Il potere dei media e dei social network
Non c’è quindi da stupirsi se oggi tutto il mondo (o quasi) si è schierato a favore della famiglia di Floyd e sta condividendo con loro una dura battaglia. Ma si può dire lo stesso dell’Algiers Motel, dei tre ragazzi uccisi e degli altri 9 feriti che ad oggi ancora non hanno ottenuto giustizia? Cosa sarebbe successo se l’incidente dell’Algiers Motel avesse ricevuto l’attenzione mediatica a cui è attualmente sottoposto il caso George Floyd? Anche Kathryn Bigelow e Mark Boal si sono posti la stessa domanda e hanno deciso di dare maggiore visibilità alla vicenda attraverso la realizzazione di Detroit, un film-inchiesta uscito nel 2017 e basato sui racconti dei testimoni e sulle ricerche dei giornalisti dell’epoca.
Manifestazioni e risultati
Probabilmente l’intera comunità degli afrodiscendenti e dei loro sostenitori avrebbe lottato in tutto il mondo, unendosi contro l’ingiustizia che ha permesso che queste vite fossero spezzate senza altra ragione se non il pregiudizio e la cieca violenza. Oggi la grande mobilitazione internazionale “Black Lives Matter” sta portando a risultati concreti: dall’esclusione di King durante le primarie nell’Iowa per razzismo alla formulazione dell’accusa di omicidio di secondo grado contro Chauvin. Risultati promettenti dopo giorni di manifestazioni, risultati che nel ’67 non sono stati raggiunti: i poliziotti responsabili dell’incidente dell’Algiers Motel sono stati portati in aula solo due anni dopo, giudicati da una giuria di soli bianchi e rilasciati con verdetto di non colpevolezza dopo aver trascorso una sola notte in carcere.
Un’occasione per farsi sentire
Il Black Lives Matter oggi non è soltanto una lotta per ottenere giustizia per George Floyd, ma è una vera e propria occasione per dare voce ai disagi delle minoranze, per cercare di ribellarsi a un sistema impermeabile al cambiamento. Sono molti i rappresentanti della comunità nera ad aver sostenuto che Floyd sia solo l’ultimo di centinaia di casi di violenza ingiustificata operata da chi avrebbe il dovere di tutelare e proteggere i cittadini, violenza mossa dal pregiudizio.

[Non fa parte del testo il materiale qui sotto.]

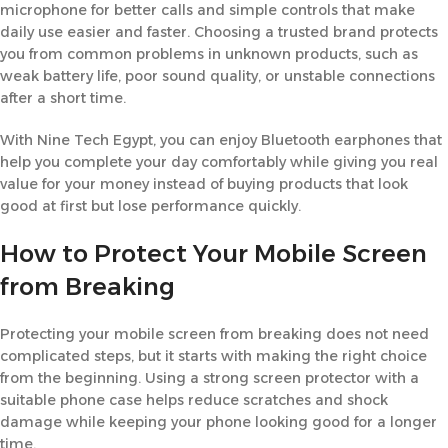
microphone for better calls and simple controls that make
daily use easier and faster. Choosing a trusted brand protects
you from common problems in unknown products, such as
weak battery life, poor sound quality, or unstable connections
after a short time.
With Nine Tech Egypt, you can enjoy Bluetooth earphones that
help you complete your day comfortably while giving you real
value for your money instead of buying products that look
good at first but lose performance quickly.
How to Protect Your Mobile Screen
from Breaking
Protecting your mobile screen from breaking does not need
complicated steps, but it starts with making the right choice
from the beginning. Using a strong screen protector with a
suitable phone case helps reduce scratches and shock
damage while keeping your phone looking good for a longer
time.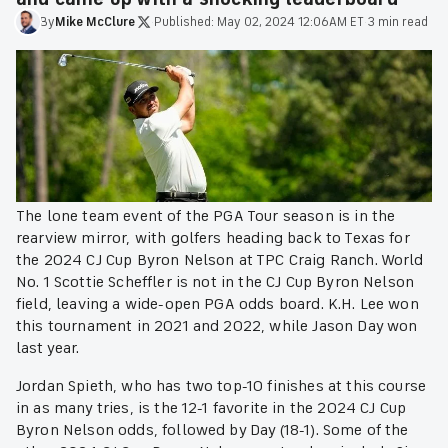
By
Mike
McClure
·
Published:
May 02, 2024 12:06AM ET
·
3 min read
The lone team event of the PGA Tour season is in the
rearview mirror, with golfers heading back to Texas for
the 2024 CJ Cup Byron Nelson at TPC Craig Ranch. World
No. 1 Scottie Scheffler is not in the CJ Cup Byron Nelson
field, leaving a wide-open PGA odds board. K.H. Lee won
this tournament in 2021 and 2022, while Jason Day won
last year.
Jordan Spieth, who has two top-10 finishes at this course
in as many tries, is the 12-1 favorite in the 2024 CJ Cup
Byron Nelson odds, followed by Day (18-1). Some of the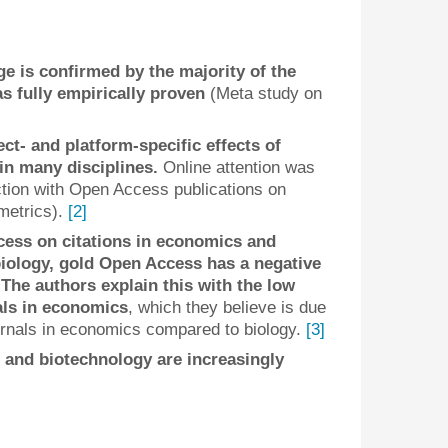
e is confirmed by the majority of the
s fully empirically proven
(Meta study on
ect- and platform-specific effects of
in many disciplines.
Online attention was
tion with Open Access publications on
tmetrics).
[2]
cess on citations in economics and
biology, gold Open Access has a negative
 The authors explain this with the low
als in economics
, which they believe is due
ournals in economics compared to biology.
[3]
 and biotechnology are increasingly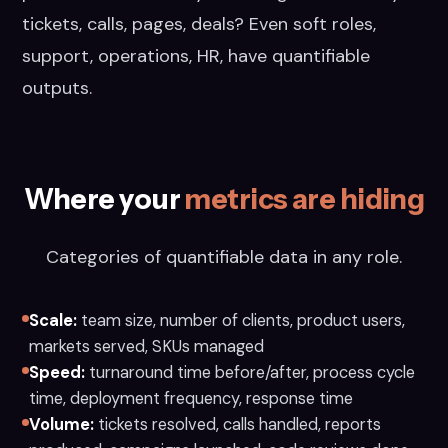
tickets, calls, pages, deals? Even soft roles,
support, operations, HR, have quantifiable
outputs.
Where your
metrics are hiding
Categories of quantifiable data in any role.
Scale:
team size, number of clients, product users,
markets served, SKUs managed
Speed:
turnaround time before/after, process cycle
time, deployment frequency, response time
Volume:
tickets resolved, calls handled, reports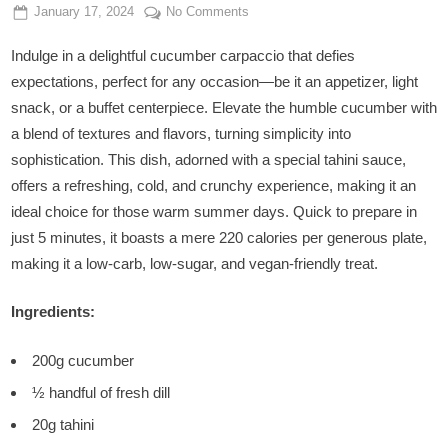
Posted
By
on
January 17, 2024
Admin
No Comments
on
Crispy
Indulge in a delightful cucumber carpaccio that defies
Cucumber
Carpaccio
expectations, perfect for any occasion—be it an appetizer, light
with
snack, or a buffet centerpiece. Elevate the humble cucumber with
Tahini
a blend of textures and flavors, turning simplicity into
sophistication. This dish, adorned with a special tahini sauce,
offers a refreshing, cold, and crunchy experience, making it an
ideal choice for those warm summer days. Quick to prepare in
just 5 minutes, it boasts a mere 220 calories per generous plate,
making it a low-carb, low-sugar, and vegan-friendly treat.
Ingredients:
200g cucumber
½ handful of fresh dill
20g tahini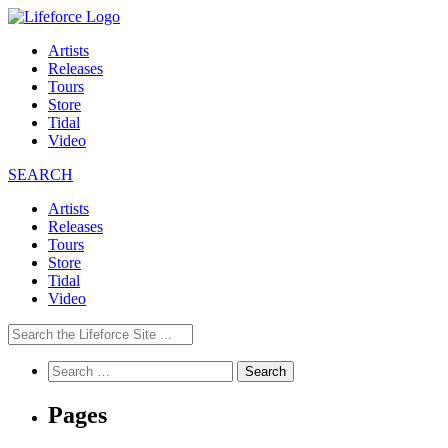
Artists
Releases
Tours
Store
Tidal
Video
SEARCH
Artists
Releases
Tours
Store
Tidal
Video
Search
for:
Pages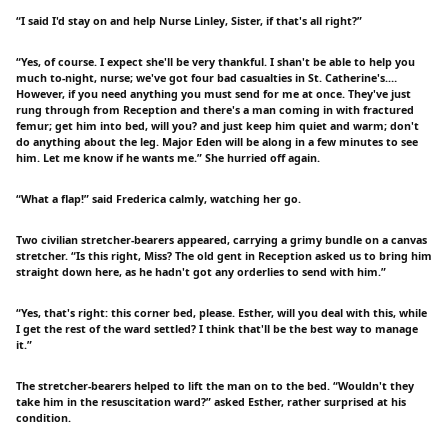
“I said I'd stay on and help Nurse Linley, Sister, if that's all right?”
“Yes, of course. I expect she'll be very thankful. I shan't be able to help you
much to-night, nurse; we've got four bad casualties in St. Catherine's.…
However, if you need anything you must send for me at once. They've just
rung through from Reception and there's a man coming in with fractured
femur; get him into bed, will you? and just keep him quiet and warm; don't
do anything about the leg. Major Eden will be along in a few minutes to see
him. Let me know if he wants me.” She hurried off again.
“What a flap!” said Frederica calmly, watching her go.
Two civilian stretcher-bearers appeared, carrying a grimy bundle on a canvas
stretcher. “Is this right, Miss? The old gent in Reception asked us to bring him
straight down here, as he hadn't got any orderlies to send with him.”
“Yes, that's right: this corner bed, please. Esther, will you deal with this, while
I get the rest of the ward settled? I think that'll be the best way to manage
it.”
The stretcher-bearers helped to lift the man on to the bed. “Wouldn't they
take him in the resuscitation ward?” asked Esther, rather surprised at his
condition.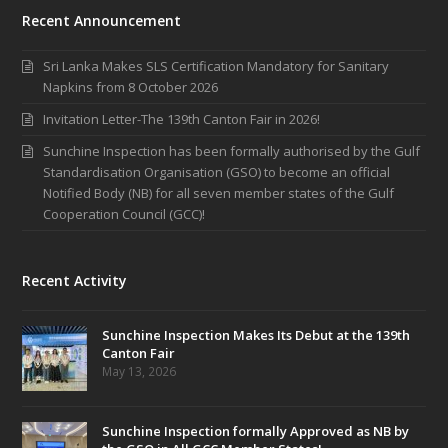
Recent Announcement
Sri Lanka Makes SLS Certification Mandatory for Sanitary
Napkins from 8 October 2026
Invitation Letter-The 139th Canton Fair in 2026!
Sunchine Inspection has been formally authorised by the Gulf
Standardisation Organisation (GSO) to become an official
Notified Body (NB) for all seven member states of the Gulf
Cooperation Council (GCC)!
Recent Activity
Sunchine Inspection Makes Its Debut at the 139th
Canton Fair
May 13, 2026
Sunchine Inspection formally Approved as NB by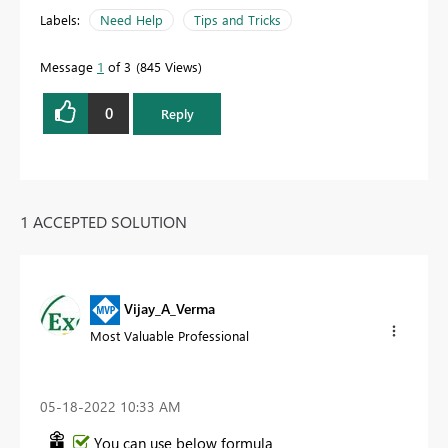
Labels:
Need Help
Tips and Tricks
Message
1
of 3
845 Views
0
Reply
1 ACCEPTED SOLUTION
Vijay_A_Verma
Most Valuable Professional
‎05-18-2022
10:33 AM
You can use below formula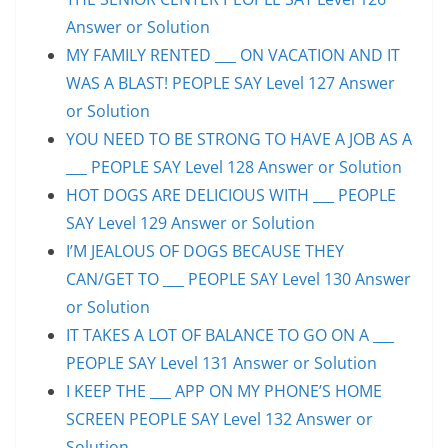
Answer or Solution
MY FAMILY RENTED ___ ON VACATION AND IT
WAS A BLAST! PEOPLE SAY Level 127 Answer
or Solution
YOU NEED TO BE STRONG TO HAVE A JOB AS A
___ PEOPLE SAY Level 128 Answer or Solution
HOT DOGS ARE DELICIOUS WITH ___ PEOPLE
SAY Level 129 Answer or Solution
I’M JEALOUS OF DOGS BECAUSE THEY
CAN/GET TO ___ PEOPLE SAY Level 130 Answer
or Solution
IT TAKES A LOT OF BALANCE TO GO ON A ___
PEOPLE SAY Level 131 Answer or Solution
I KEEP THE ___ APP ON MY PHONE’S HOME
SCREEN PEOPLE SAY Level 132 Answer or
Solution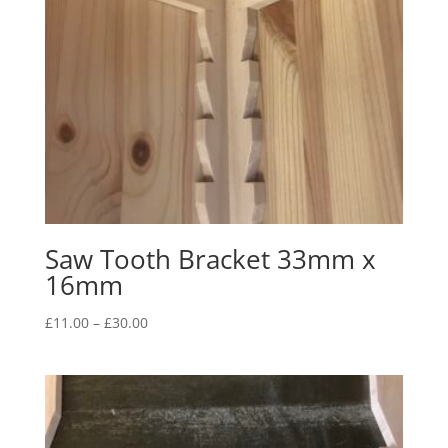
Saw Tooth Bracket 33mm x
16mm
Price
£
11.00
–
£
30.00
range:
£11.00
through
£30.00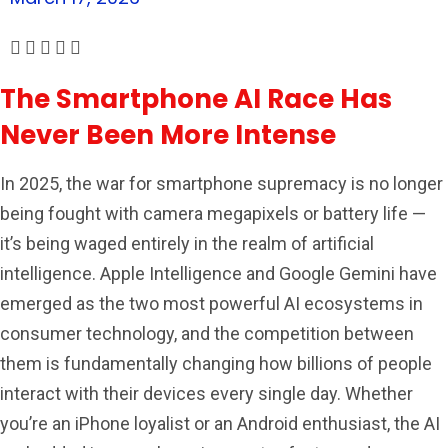
The Smartphone AI Race Has
Never Been More Intense
In 2025, the war for smartphone supremacy is no longer
being fought with camera megapixels or battery life —
it’s being waged entirely in the realm of artificial
intelligence. Apple Intelligence and Google Gemini have
emerged as the two most powerful AI ecosystems in
consumer technology, and the competition between
them is fundamentally changing how billions of people
interact with their devices every single day. Whether
you’re an iPhone loyalist or an Android enthusiast, the AI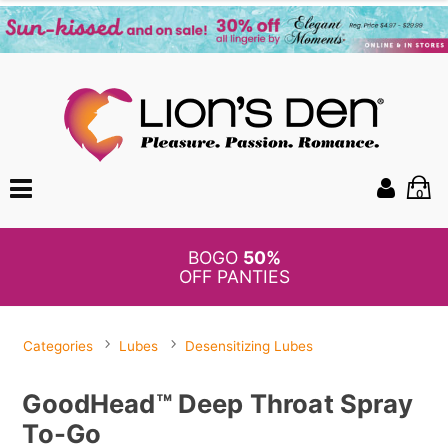
0
BOGO
50%
OFF PANTIES
Categories
Lubes
Desensitizing Lubes
GoodHead™ Deep Throat Spray
To-Go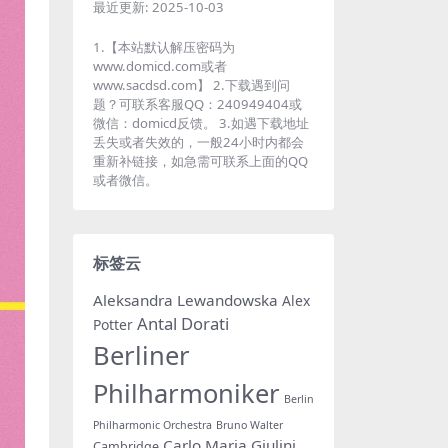
最近更新:
2025-10-03
1.【本站默认解压密码为
www.domicd.com或者
www.sacdsd.com】 2.下载遇到问
题？可联系客服QQ：240949404或
微信：domicd反馈。 3.如遇下载地址
丢失或者失效的，一般24小时内都会
重新补链接，如急需可联系上面的QQ
或者微信。
标签云
Aleksandra Lewandowska
Alex
Antal Dorati
Potter
Berliner
Philharmoniker
Berlin
Philharmonic Orchestra
Bruno Walter
Carlo Maria Giulini
Cambridge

Rispetto al passato però, possiamo concludere che ci sia stato un considerevole salto in avanti: oggi le minoranze non sono da sole, hanno il sostegno di tutti i cittadini del mondo e possiedono gli strumenti per poter dare maggiore risonanza alle proprie battaglie e rivendicazioni. Nonostante il passato e il presente della storia americana siano stati contraddistinti da violenza e razzismo, possiamo augurarci che proteste del genere contribuiscano alla costruzione di un futuro diverso, un futuro più equo e solidale in cui il razzismo non ha più spazio.